The fallout from Chariot Resources (CHD-T) shareholders rejecting a poison pill proposal on July 23, is that Lundin Mining (LUN-T, LMC-X)) is in a better position to acquire the Toronto-based junior.
Via its acquisition of Rio Narcea Gold Mines Lundin ended up with roughly 61 million shares or 19.9% of Chariots shares. The company used its voting block to shoot down Chariot’s motion.
Chariot said Lundins vote represented 74% of those that voted against the poison pill.
The final tally had 68.8 million shares cast in favour of the plan and 81.3 million going against.
Chariot holds a 70% interest in the Marcona copper property in Peru which it is in the midst of pushing towards feasibility.

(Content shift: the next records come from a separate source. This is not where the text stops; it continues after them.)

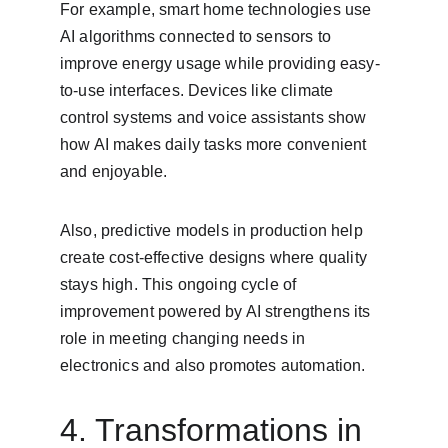
For example, smart home technologies use 
AI algorithms connected to sensors to 
improve energy usage while providing easy-
to-use interfaces. Devices like climate 
control systems and voice assistants show 
how AI makes daily tasks more convenient 
and enjoyable.
Also, predictive models in production help 
create cost-effective designs where quality 
stays high. This ongoing cycle of 
improvement powered by AI strengthens its 
role in meeting changing needs in 
electronics and also promotes automation.
4. Transformations in 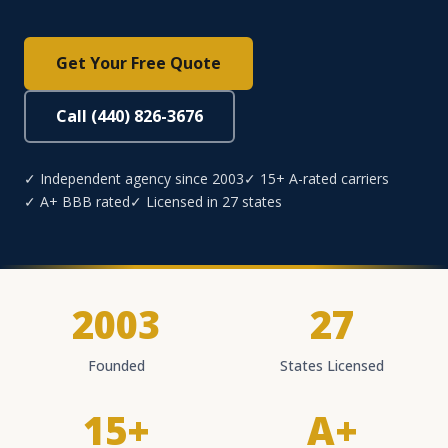
Get Your Free Quote
Call (440) 826-3676
✓ Independent agency since 2003
✓ 15+ A-rated carriers
✓ A+ BBB rated
✓ Licensed in 27 states
2003
27
Founded
States Licensed
15+
A+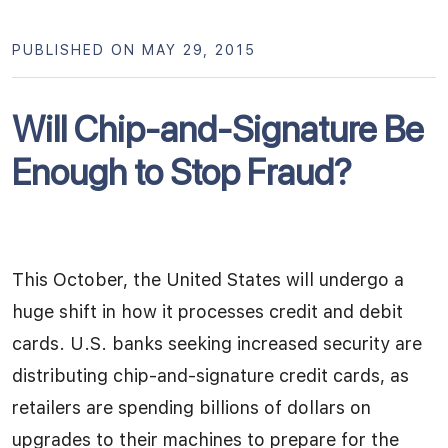
PUBLISHED ON MAY 29, 2015
Will Chip-and-Signature Be
Enough to Stop Fraud?
This October, the United States will undergo a
huge shift in how it processes credit and debit
cards. U.S. banks seeking increased security are
distributing chip-and-signature credit cards, as
retailers are spending billions of dollars on
upgrades to their machines to prepare for the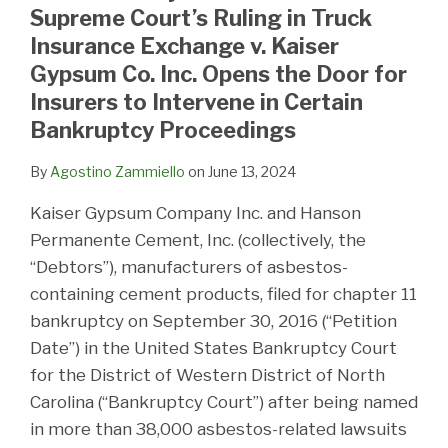
Supreme Court’s Ruling in Truck
Insurance Exchange v. Kaiser
Gypsum Co. Inc. Opens the Door for
Insurers to Intervene in Certain
Bankruptcy Proceedings
By
Agostino Zammiello
on
June 13, 2024
Kaiser Gypsum Company Inc. and Hanson
Permanente Cement, Inc. (collectively, the
“Debtors”), manufacturers of asbestos-
containing cement products, filed for chapter 11
bankruptcy on September 30, 2016 (“Petition
Date”) in the United States Bankruptcy Court
for the District of Western District of North
Carolina (“Bankruptcy Court”) after being named
in more than 38,000 asbestos-related lawsuits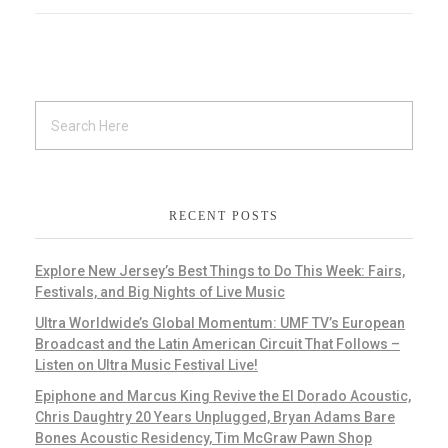
RECENT POSTS
Explore New Jersey’s Best Things to Do This Week: Fairs,
Festivals, and Big Nights of Live Music
Ultra Worldwide’s Global Momentum: UMF TV’s European
Broadcast and the Latin American Circuit That Follows –
Listen on Ultra Music Festival Live!
Epiphone and Marcus King Revive the El Dorado Acoustic,
Chris Daughtry 20 Years Unplugged, Bryan Adams Bare
Bones Acoustic Residency, Tim McGraw Pawn Shop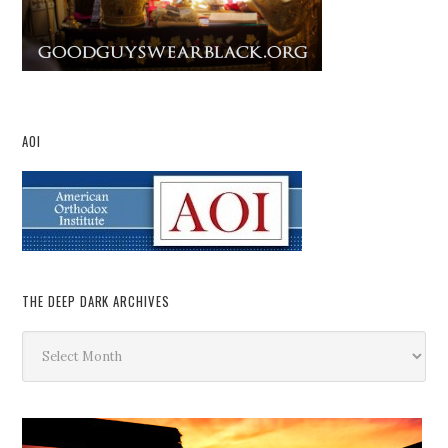
AOI
THE DEEP DARK ARCHIVES
The
Deep
Dark
Archives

Korea Resources Corporation and LG-Nikko Copper hold the remaining 30%.
Blackmont analyst, George Topping, told the Financial Post that the failure of the poison pill opens the way for Lundin to make an offer for all of Chariot.
But, Topping said, the 68 million votes cast in favour of the poison pill will send a message to Lundin that it will have to make a competitive bid to take over the company and its key Marcona asset.
With a 0.3% copper cutoff, Mina Justa — the most defined and largest known deposit at Marcona — has an indicated resource of 347 million tonnes grading 0.71% copper for 5.4 billion lbs. copper, and an inferred 128 million tonnes grading 0.6% copper for 1.7 billion lbs.
Chariot plans to be in production by 2009, with initial ore coming from the higher grade Magnetite Manto deposit which sits just 1 km west of Mina Justa.
In Toronto on July 25 Chariot shares were up nearly 2% or 2 to $1.25 on 2.3 million shares traded on a day when copper prices fell by 5 to US$3.57 per lb.